A deadly disease spreads from Africa to the United States.
The Centers for Disease Control and the military swoop in and take complete
charge of the situation to protect the homeland. Teams of folks in hazmat suits
descend from helicopters. Active carriers of the disease are immediately
isolated behind plastic sheets. It’s all buttoned down neatly, seemingly within
a few minutes.
But despite its reputation, Ebola doesn’t make for a good
movie monster. First of all, it’s not airborne; it requires transmission by
bodily fluids. Second, it doesn’t show up right away, it takes several weeks
before symptoms appear. And third, when they do, it’s almost impossible at
first to distinguish the disease from the flu – no instant horrible disfigurement.

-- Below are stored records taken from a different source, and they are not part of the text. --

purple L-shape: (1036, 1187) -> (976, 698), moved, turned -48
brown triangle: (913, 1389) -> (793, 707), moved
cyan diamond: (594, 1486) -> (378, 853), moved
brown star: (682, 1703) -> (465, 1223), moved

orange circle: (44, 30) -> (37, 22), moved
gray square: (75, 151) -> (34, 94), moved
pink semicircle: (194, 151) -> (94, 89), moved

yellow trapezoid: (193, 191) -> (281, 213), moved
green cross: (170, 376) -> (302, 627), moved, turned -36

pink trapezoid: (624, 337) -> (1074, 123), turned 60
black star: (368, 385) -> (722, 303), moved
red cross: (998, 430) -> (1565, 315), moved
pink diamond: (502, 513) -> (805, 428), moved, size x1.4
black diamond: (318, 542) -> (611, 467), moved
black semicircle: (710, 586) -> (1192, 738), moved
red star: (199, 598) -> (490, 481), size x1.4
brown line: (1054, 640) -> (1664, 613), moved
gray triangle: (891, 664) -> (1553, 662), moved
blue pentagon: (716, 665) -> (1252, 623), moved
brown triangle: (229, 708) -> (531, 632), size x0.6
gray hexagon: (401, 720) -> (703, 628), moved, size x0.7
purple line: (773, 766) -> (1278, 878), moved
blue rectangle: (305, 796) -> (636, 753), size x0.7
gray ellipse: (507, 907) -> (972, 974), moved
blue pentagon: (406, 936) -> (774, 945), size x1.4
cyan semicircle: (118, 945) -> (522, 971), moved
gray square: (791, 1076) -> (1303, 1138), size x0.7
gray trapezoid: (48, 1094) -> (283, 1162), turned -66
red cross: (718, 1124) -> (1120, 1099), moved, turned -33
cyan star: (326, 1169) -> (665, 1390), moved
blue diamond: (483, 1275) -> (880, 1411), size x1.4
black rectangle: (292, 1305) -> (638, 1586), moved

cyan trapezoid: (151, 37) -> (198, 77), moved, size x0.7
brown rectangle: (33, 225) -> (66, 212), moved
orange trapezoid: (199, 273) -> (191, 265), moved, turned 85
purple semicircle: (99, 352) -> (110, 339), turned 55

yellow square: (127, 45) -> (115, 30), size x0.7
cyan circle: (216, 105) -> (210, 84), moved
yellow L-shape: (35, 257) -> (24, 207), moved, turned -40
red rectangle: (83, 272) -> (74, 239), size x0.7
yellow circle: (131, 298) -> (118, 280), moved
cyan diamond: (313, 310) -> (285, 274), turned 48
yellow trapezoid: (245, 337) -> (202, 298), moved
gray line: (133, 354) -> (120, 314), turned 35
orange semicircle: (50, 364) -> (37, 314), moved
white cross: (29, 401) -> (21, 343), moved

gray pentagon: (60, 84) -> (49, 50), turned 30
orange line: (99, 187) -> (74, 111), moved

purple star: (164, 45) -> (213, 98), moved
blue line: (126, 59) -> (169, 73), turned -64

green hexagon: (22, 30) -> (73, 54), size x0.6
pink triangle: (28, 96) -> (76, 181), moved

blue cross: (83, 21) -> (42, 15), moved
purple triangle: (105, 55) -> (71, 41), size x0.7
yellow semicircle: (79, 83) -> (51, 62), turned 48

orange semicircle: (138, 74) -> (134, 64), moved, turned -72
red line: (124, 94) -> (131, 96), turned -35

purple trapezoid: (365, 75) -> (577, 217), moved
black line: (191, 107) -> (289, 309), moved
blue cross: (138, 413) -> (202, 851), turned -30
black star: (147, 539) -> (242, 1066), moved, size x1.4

And the CDC, the crack federal agency that we assume will run the show, doesn’t
really have that authority, at least automatically. In reality, that’s left up
to local government and health officials -- and mistakes are made.
We wonder: Should we be afraid? The news outlets have
learned that if fear doesn’t motivate us to stay glued to the TV or whatever
screen we spend the most time with, then outrage is a good substitute. When the
Ebola carrier from Liberia
showed up in the U.S., the Texas hospital screwed
up and sent him back out into the community. The family members who were
hosting him were quarantined, but not immediately removed from the crowded
apartment building where they lived, and left to deal with contaminated bedding
the carrier had used. The system basically collapsed.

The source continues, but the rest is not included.